This decline follows a post-U.S. election surge in late 2024, with analysts attributing the slowdown to inflation concerns, potential import tariffs and possible selling pressure linked to FTX creditor repayments. Bitcoin exchange-traded fund (ETF) inflows have also reversed, with daily U.S. ETF purchases plummeting from +18,000 BTC in early November 2024 to -1,000 BTC, Cryptoquant’s analysts reported.
Historically, the researchers said, sustained price rallies align with accelerating ETF demand, but current levels suggest market sentiment remains bearish. Excluding Grayscale’s GBTC, ETF holdings have stagnated since late 2024, further showing the glaring weakened institutional participation. Network activity, a key indicator of blockchain usage, has also deteriorated to yearly lows.

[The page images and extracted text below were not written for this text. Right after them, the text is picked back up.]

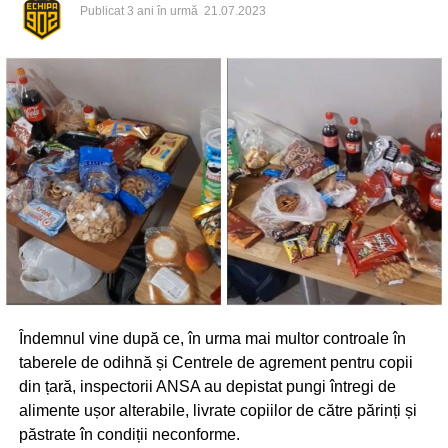
Publicat
3 ani în urmă
21.07.2023
Îndemnul vine după ce, în urma mai multor controale în
taberele de odihnă și Centrele de agrement pentru copii
din țară, inspectorii ANSA au depistat pungi întregi de
alimente ușor alterabile, livrate copiilor de către părinți și
păstrate în condiții neconforme.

The analytical firm’s Bitcoin Network Activity Index fell 17% from its November 2024 peak to 3,658, dipping below its 365-day moving average for the first time since July 2021. The index tracks metrics like active addresses and transaction volumes, with the current slump signaling reduced user engagement. To add more fuel to the fire, stablecoin liquidity expansion — a critical driver of crypto rallies — has also stalled.
While the total stablecoin market cap surpassed $200 billion, its 60-day growth rate collapsed 92% from $20.4 billion in December 2024 to $1.5 billion. Cryptoquant analysts emphasized that renewed stablecoin inflows are essential to reignite bitcoin’s upward momentum. U.S. spot demand too has weakened considerably, per Cryptoquant’s Inter-exchange Flow Pulse.
Bitcoin transfers to Coinbase, often tied to bullish U.S. trading activity, slowed a great deal and crossed below their 90-day moving average (MA) — a pattern historically preceding price corrections. The report concludes that bitcoin’s realized price band of $86,000 is a critical support level. The onchain analytics and intelligence firm cautioned that without improved demand or liquidity, BTC prices may test this threshold, extending its downward trend.